The Court held that the trial Judge had been entitled to order the grant of a lease at a £1 annual rent. There was no reliable expert evidence of the market value, and although the sum of the passing rent would not usually be conclusive, it was evidence that both parties had conceded was relevant. While the Landlord might have argued its case differently at trial if it had appreciated that its evidence was lacking in weight, it had not done so, and it was not possible for the trial judge to guess how the valuations might have been affected.

Our comments

This case highlights the importance of preparing appropriate expert evidence where rent is disputed in lease renewal proceedings. Even where the relevant lease terms are unusual, valuers should still provide a view based on their expert opinion that takes all of the facts into account. The terms of comparable leases should be fully explored, beyond looking at the rent.
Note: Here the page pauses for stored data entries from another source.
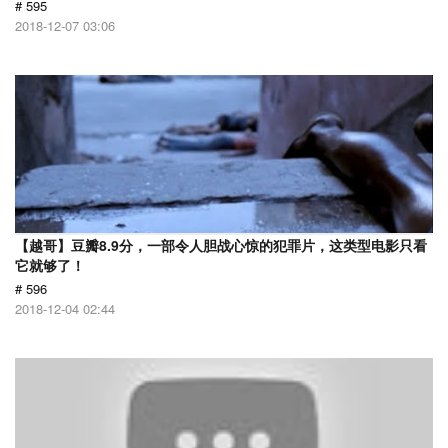
# 595
2018-12-07 03:06
【越哥】豆瓣8.9分，一部令人胆战心惊的犯罪片，这类型电影只看
它就够了！
# 596
2018-12-04 02:44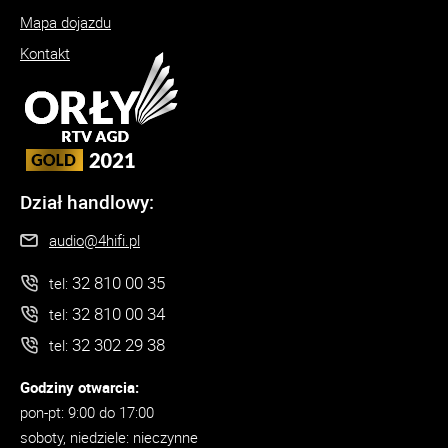
Mapa dojazdu
Kontakt
Dział handlowy:
audio@4hifi.pl
32 810 00 35
tel:
32 810 00 34
tel:
32 302 29 38
tel:
Godziny otwarcia:
pon-pt: 9:00 do 17:00
soboty, niedziele: nieczynne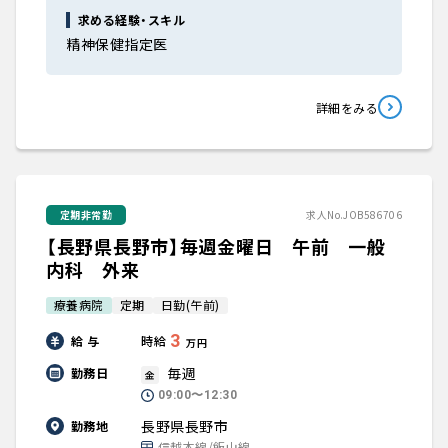
求める経験・スキル
精神保健指定医
詳細をみる
定期非常勤
求人No.JOB586706
【長野県長野市】毎週金曜日 午前 一般
内科 外来
療養病院
定期
日勤(午前)
3
給 与
時給
万円
毎週
勤務日
金
09:00〜12:30
長野県長野市
勤務地
信越本線/飯山線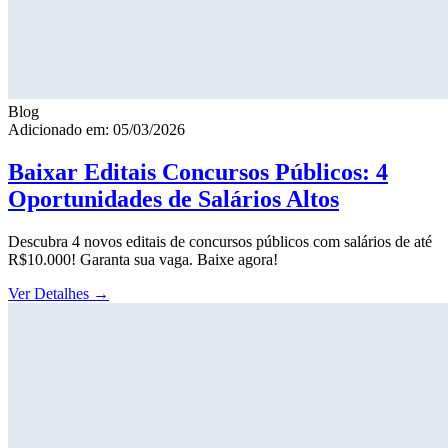
Blog
Adicionado em: 05/03/2026
Baixar Editais Concursos Públicos: 4
Oportunidades de Salários Altos
Descubra 4 novos editais de concursos públicos com salários de até
R$10.000! Garanta sua vaga. Baixe agora!
Ver Detalhes
→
Irrelevant factors, such as a tenant’s ability to pay, should also be disregarded. Without appropriate evidence, decisions may be hard to predict.

The other key point made by the Court concerned the nature of an appeal. There are strict rules that prevent parties from using an appeal to simply “have another go” at winning. An appellate Court must find strong reasons to overturn a decision of a lower Court. Factual findings of a trial Judge will be particularly difficult to overturn, unless a serious error has been made.